Your assignment — Once a line is found to contain "digital", copy it out of the listing.

Extracted entries —
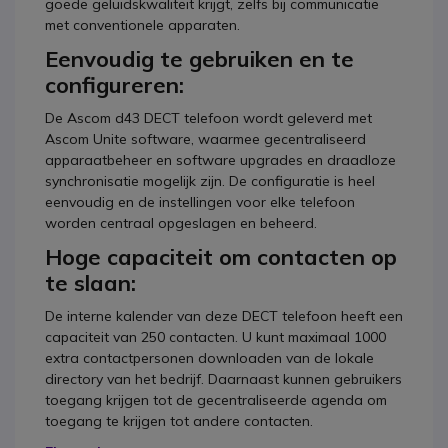
goede geluidskwaliteit krijgt, zelfs bij communicatie
met conventionele apparaten.
Eenvoudig te gebruiken en te
configureren:
De Ascom d43 DECT telefoon wordt geleverd met
Ascom Unite software, waarmee gecentraliseerd
apparaatbeheer en software upgrades en draadloze
synchronisatie mogelijk zijn. De configuratie is heel
eenvoudig en de instellingen voor elke telefoon
worden centraal opgeslagen en beheerd.
Hoge capaciteit om contacten op
te slaan:
De interne kalender van deze DECT telefoon heeft een
capaciteit van 250 contacten. U kunt maximaal 1000
extra contactpersonen downloaden van de lokale
directory van het bedrijf. Daarnaast kunnen gebruikers
toegang krijgen tot de gecentraliseerde agenda om
toegang te krijgen tot andere contacten.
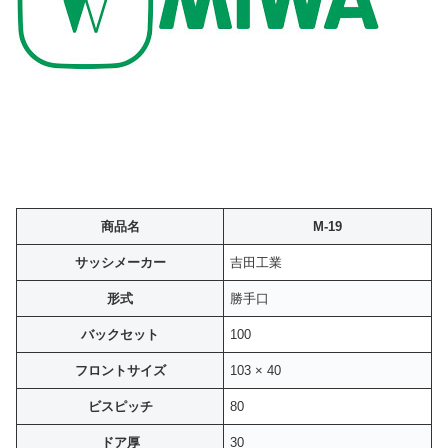
商品名
M-19
サッシメーカー
吉田工業
形式
勝手口
バックセット
100
フロントサイズ
103 × 40
ビスピッチ
80
ドア厚
30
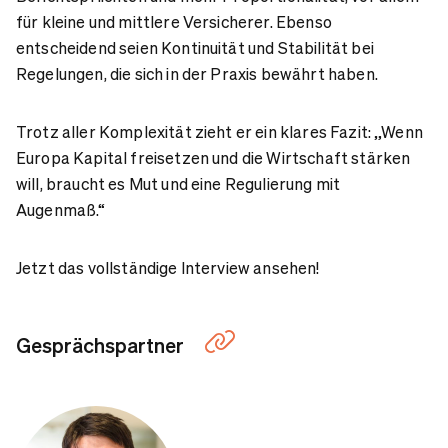
für kleine und mittlere Versicherer. Ebenso
entscheidend seien Kontinuität und Stabilität bei
Regelungen, die sich in der Praxis bewährt haben.
Trotz aller Komplexität zieht er ein klares Fazit: „Wenn
Europa Kapital freisetzen und die Wirtschaft stärken
will, braucht es Mut und eine Regulierung mit
Augenmaß.“
Jetzt das vollständige Interview ansehen!
Gesprächspartner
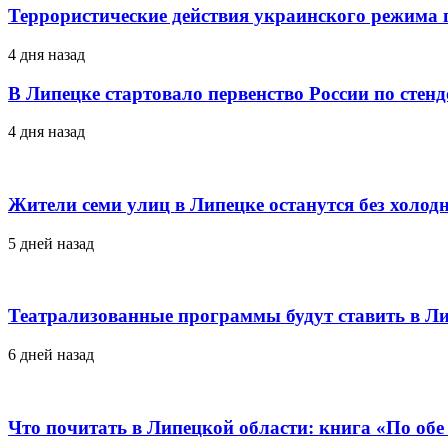
Террористические действия украинского режима г
4 дня назад
В Липецке стартовало первенство России по стен
4 дня назад
Жители семи улиц в Липецке останутся без холод
5 дней назад
Театрализованные программы будут ставить в Ли
6 дней назад
Что почитать в Липецкой области: книга «По об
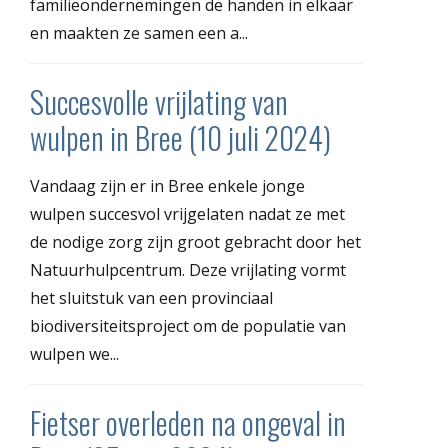
familieondernemingen de handen in elkaar
en maakten ze samen een a...
Succesvolle vrijlating van
wulpen in Bree (10 juli 2024)
Vandaag zijn er in Bree enkele jonge
wulpen succesvol vrijgelaten nadat ze met
de nodige zorg zijn groot gebracht door het
Natuurhulpcentrum. Deze vrijlating vormt
het sluitstuk van een provinciaal
biodiversiteitsproject om de populatie van
wulpen we...
Fietser overleden na ongeval in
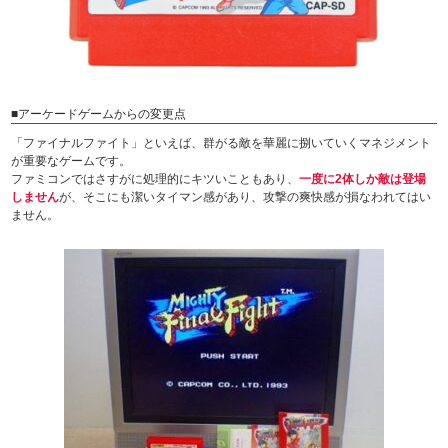
■アーケードゲームからの変更点
「ファイナルファイト」といえば、群がる敵を華麗に捌いていくマネジメント
が重要なゲームです。
ファミコンではさすがに処理的にキツいこともあり、
一度に2体しか敵は登場
しません
が、そこにも潔いタイマン感があり、攻撃の爽快感が損なわれてはい
ません。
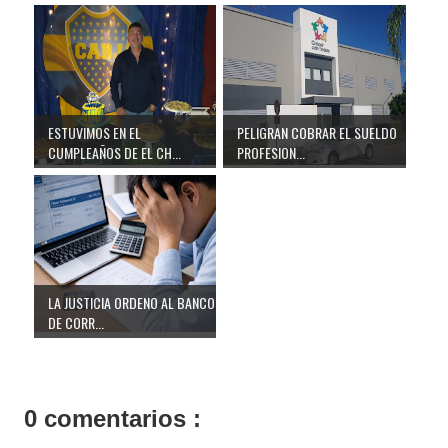
ESTUVIMOS EN EL
PELIGRAN COBRAR EL SUELDO
CUMPLEAÑOS DE EL CH...
PROFESION...
LA JUSTICIA ORDENO AL BANCO
DE CORR...
0 comentarios :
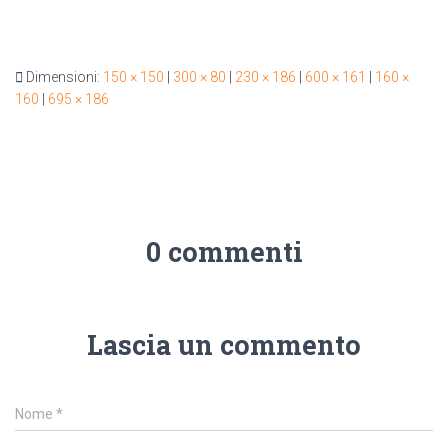
Dimensioni:
150 × 150
|
300 × 80
|
230 × 186
|
600 × 161
|
160 ×
160
|
695 × 186
0 commenti
Lascia un commento
Nome
*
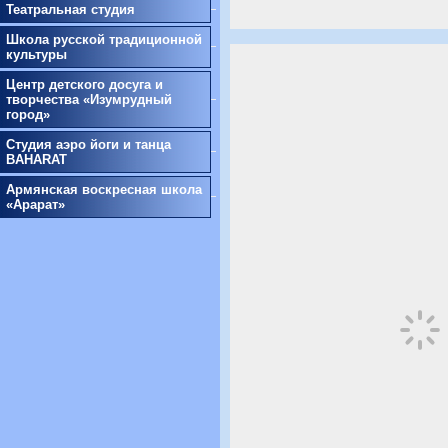
Театральная студия
Школа русской традиционной
культуры
Центр детского досуга и
творчества «Изумрудный
город»
Студия аэро йоги и танца
BAHARAT
Армянская воскресная школа
«Арарат»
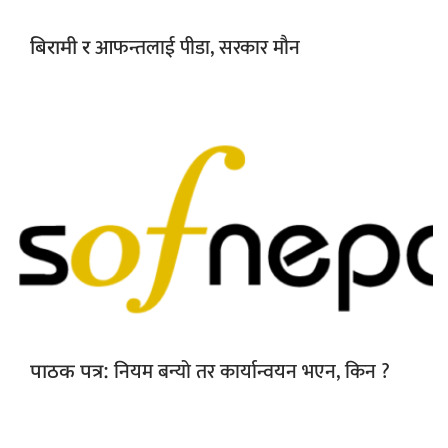
आफन्तलाई पीडा, सरकार मौन
बिरामी र
नियम बन्यो तर कार्यान्वयन भएन, किन ?
पाठक पत्र:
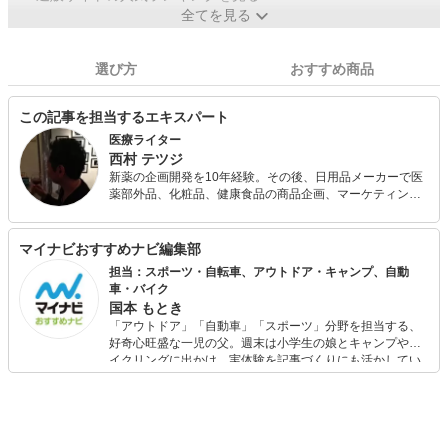
全てを見る
選び方
おすすめ商品
この記事を担当するエキスパート
医療ライター
西村 テツジ
新薬の企画開発を10年経験。その後、日用品メーカーで医
薬部外品、化粧品、健康食品の商品企画、マーケティン
グ、新事業開発を18年経験。 健康関連のスペシャリストと
して、青汁マイスター・ソムリエ、薬膳コーディネーター
の資格を有し、これまでに執筆は100事案を超え、商品企
マイナビおすすめナビ編集部
画提案なども含め幅広く活動中。
担当：スポーツ・自転車、アウトドア・キャンプ、自動
車・バイク
国本 もとき
「アウトドア」「自動車」「スポーツ」分野を担当する、
好奇心旺盛な一児の父。週末は小学生の娘とキャンプやサ
イクリングに出かけ、実体験を記事づくりにも活かしてい
ます。読者の「知りたい」を分かりやすく届けることをモ
ットーに、信頼できるコンテンツ制作に努めています。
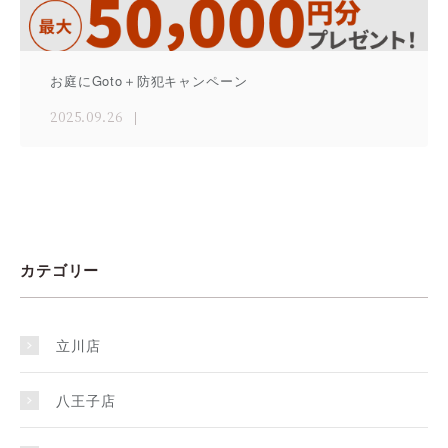
お庭にGoto＋防犯キャンペーン
2025.09.26
カテゴリー
立川店
八王子店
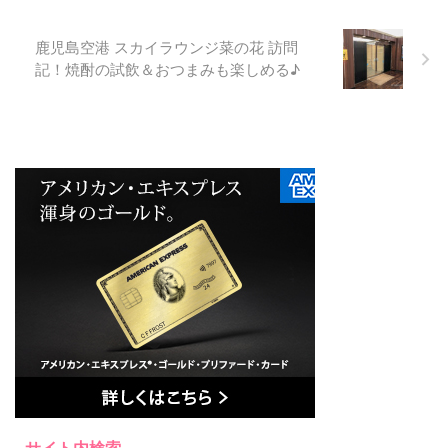
鹿児島空港 スカイラウンジ菜の花 訪問
記！焼酎の試飲＆おつまみも楽しめる♪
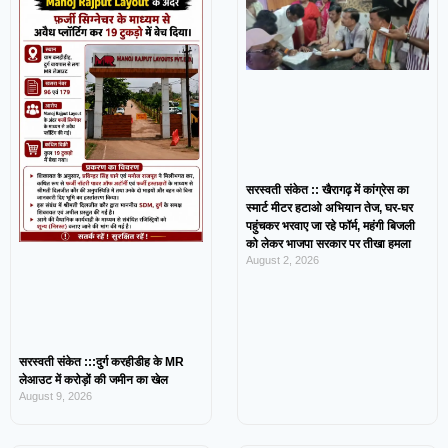
सरस्वती संकेत :: खैरागढ़ में कांग्रेस का
स्मार्ट मीटर हटाओ अभियान तेज, घर-घर
पहुंचकर भरवाए जा रहे फॉर्म, महंगी बिजली
को लेकर भाजपा सरकार पर तीखा हमला
August 2, 2026
सरस्वती संकेत :::दुर्ग करहीडीह के MR
लेआउट में करोड़ों की जमीन का खेल
August 9, 2026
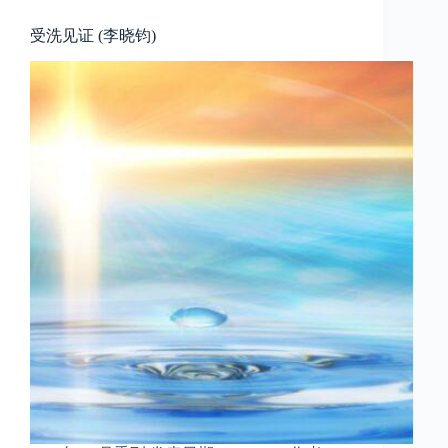
受洗见证 (李晓钧)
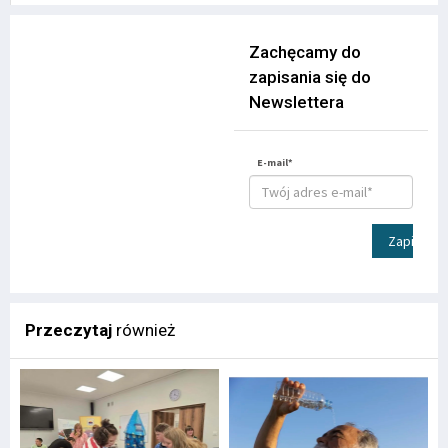
Zachęcamy do
zapisania się do
Newslettera
E-mail*
Zapisz
Przeczytaj
również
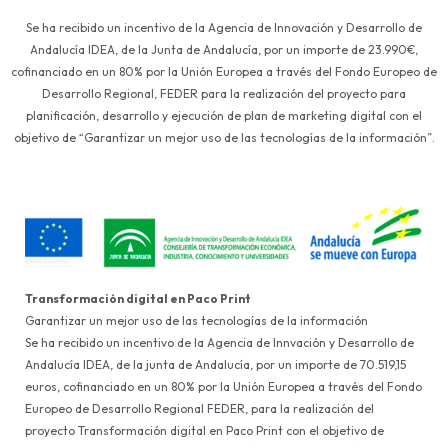
Se ha recibido un incentivo de la Agencia de Innovación y Desarrollo de
Andalucía IDEA, de la Junta de Andalucía, por un importe de 23.990€,
cofinanciado en un 80% por la Unión Europea a través del Fondo Europeo de
Desarrollo Regional, FEDER para la realización del proyecto para
planificación, desarrollo y ejecución de plan de marketing digital con el
objetivo de “Garantizar un mejor uso de las tecnologías de la información”.
Transformación digital en Paco Print
Garantizar un mejor uso de las tecnologías de la información
Se ha recibido un incentivo de la Agencia de Innvación y Desarrollo de
Andalucía IDEA, de la junta de Andalucía, por un importe de 70.519,15
euros, cofinanciado en un 80% por la Unión Europea a través del Fondo
Europeo de Desarrollo Regional FEDER, para la realización del
proyecto Transformación digital en Paco Print con el objetivo de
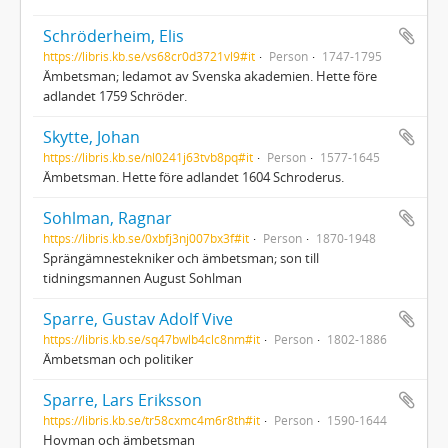
Schröderheim, Elis
https://libris.kb.se/vs68cr0d3721vl9#it
Person
1747-1795
Ämbetsman; ledamot av Svenska akademien. Hette före
adlandet 1759 Schröder.
Skytte, Johan
https://libris.kb.se/nl0241j63tvb8pq#it
Person
1577-1645
Ämbetsman. Hette före adlandet 1604 Schroderus.
Sohlman, Ragnar
https://libris.kb.se/0xbfj3nj007bx3f#it
Person
1870-1948
Sprängämnestekniker och ämbetsman; son till
tidningsmannen August Sohlman
Sparre, Gustav Adolf Vive
https://libris.kb.se/sq47bwlb4clc8nm#it
Person
1802-1886
Ämbetsman och politiker
Sparre, Lars Eriksson
https://libris.kb.se/tr58cxmc4m6r8th#it
Person
1590-1644
Hovman och ämbetsman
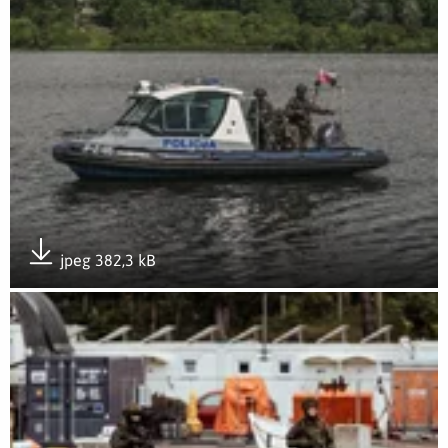
jpeg 382,3 kB
Pobierz załącznik
Otwórz załącznik Ognista Burza 26 5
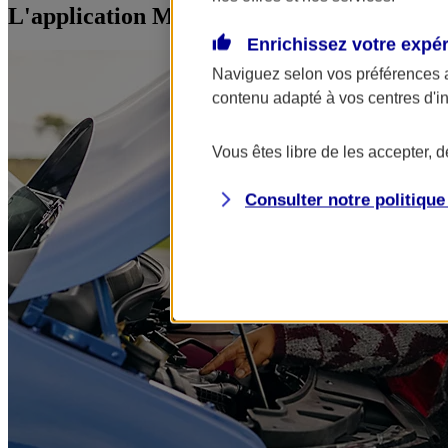
L'application Mon AXA Assurance, tous vos
Enrichissez votre expé
Naviguez selon vos préférences 
contenu adapté à vos centres d'i
Vous êtes libre de les accepter, 
Consulter notre politiqu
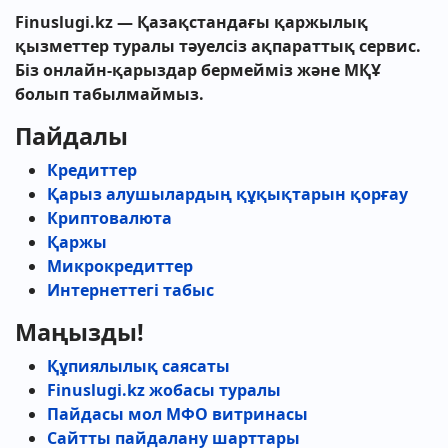
Finuslugi.kz — Қазақстандағы қаржылық
қызметтер туралы тәуелсіз ақпараттық сервис.
Біз онлайн-қарыздар бермейміз және МҚҰ
болып табылмаймыз.
Пайдалы
Кредиттер
Қарыз алушылардың құқықтарын қорғау
Криптовалюта
Қаржы
Микрокредиттер
Интернеттегі табыс
Маңызды!
Құпиялылық саясаты
Finuslugi.kz жобасы туралы
Пайдасы мол МФО витринасы
Сайтты пайдалану шарттары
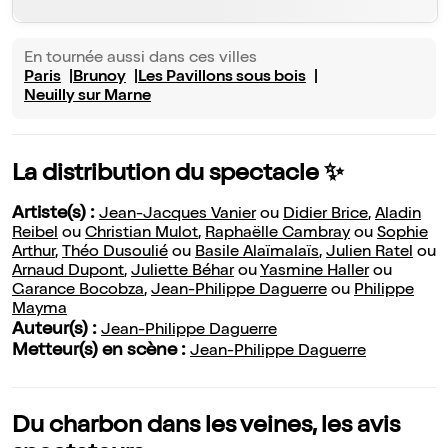
En tournée aussi dans ces villes
Paris
Brunoy
Les Pavillons sous bois
Neuilly sur Marne
La distribution du spectacle ✨
Artiste(s) :
Jean-Jacques Vanier
ou
Didier Brice
,
Aladin
Reibel
ou
Christian Mulot
,
Raphaëlle Cambray
ou
Sophie
Arthur
,
Théo Dusoulié
ou
Basile Alaïmalaïs
,
Julien Ratel
ou
Arnaud Dupont
,
Juliette Béhar
ou
Yasmine Haller
ou
Garance Bocobza
,
Jean-Philippe Daguerre
ou
Philippe
Mayma
Auteur(s) :
Jean-Philippe Daguerre
Metteur(s) en scène :
Jean-Philippe Daguerre
Du charbon dans les veines, les avis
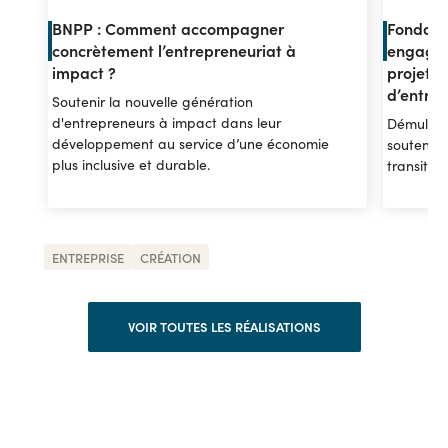
BNPP : Comment accompagner
Fondati
concrètement l’entrepreneuriat à
engager
impact ?
projet 
d’entrep
Soutenir la nouvelle génération
d'entrepreneurs à impact dans leur
Démultipl
développement au service d’une économie
soutenir 
plus inclusive et durable.
transitio
ENTREPRISE
CRÉATION
VOIR TOUTES LES RÉALISATIONS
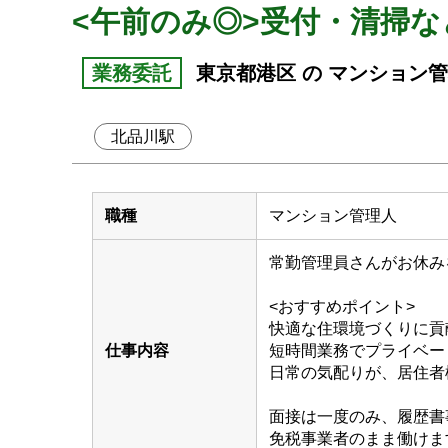
<午前のみ◎>受付・清掃
業務委託
東京都港区 の マンション
北品川駅
職種
マンション管理人
常勤管理員さんがお休み
<おすすめポイント>
快適な住環境づくりに貢
仕事内容
短時間業務でプライベー
日常の気配りが、居住者
面接は一度のみ、履歴書
免税事業者のまま働けま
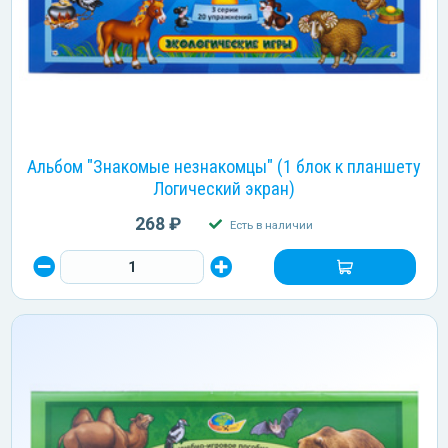
Альбом "Знакомые незнакомцы" (1 блок к планшету
Логический экран)
268 ₽
Есть в наличии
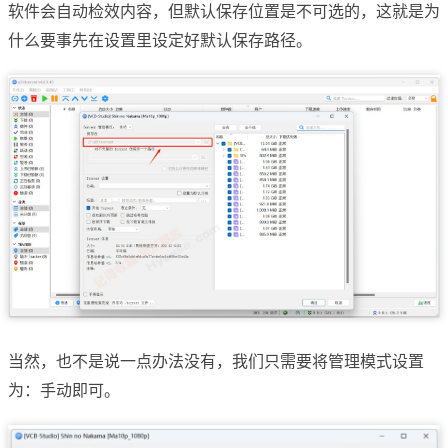
软件会自动检效内容，但默认保存位置是不可选的，这就是为
什么要事先在设置里设定好默认保存路径。
当然，也不是说一点办法没有，我们只需要将管理模式设置
为：手动即可。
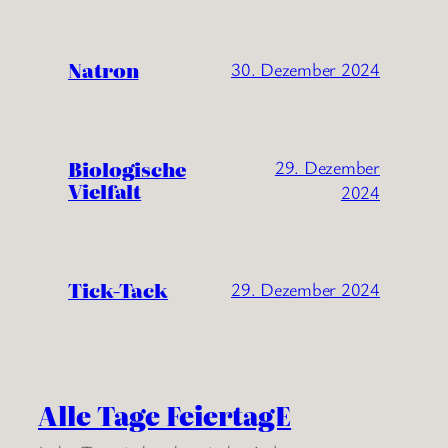
Natron
30. Dezember 2024
Biologische
29. Dezember
Vielfalt
2024
Tick-Tack
29. Dezember 2024
Alle Tage FeiertagE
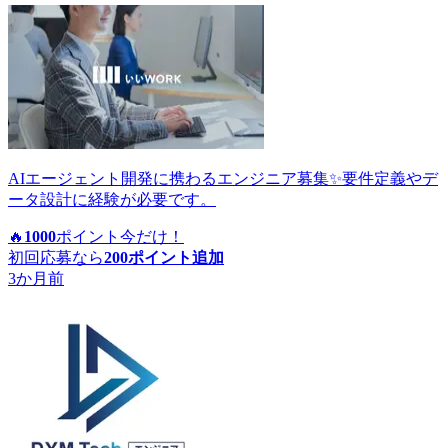
AIエージェント開発に携わるエンジニア募集✨要件定義やデ
ータ設計に経験が必要です。
🔥
1000
ポイント
今だけ！
初回応募なら
200
ポイント追加
3か月前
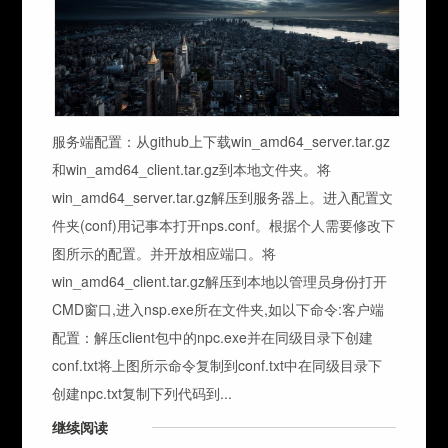
服务端配置：从github上下载win_amd64_server.tar.gz
和win_amd64_client.tar.gz到本地文件夹。将
win_amd64_server.tar.gz解压到服务器上。进入配置文
件夹(conf)用记事本打开nps.conf。根据个人需要修改下
图所示的配置。并开放相应端口。将
win_amd64_client.tar.gz解压到本地以管理员身份打开
CMD窗口,进入nsp.exe所在文件夹,如以下命令:客户端
配置：解压client包中的npc.exe并在同级目录下创建
conf.txt将上图所示命令复制到conf.txt中在同级目录下
创建npc.txt复制下列代码到...
继续阅读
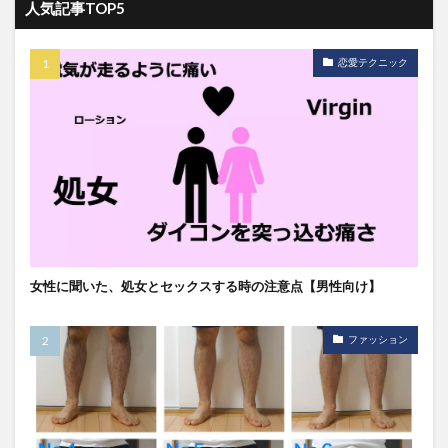
人気記事TOP5
恋愛テクニック
女性に聞いた、処女とセックスする時の注意点【男性向け】
ファッション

Output for this exercise —
planificación, desarrollo y ejecución de plan de marketing digital con el
Transformación digital en Paco Print
proyecto Transformación digital en Paco Print con el objetivo de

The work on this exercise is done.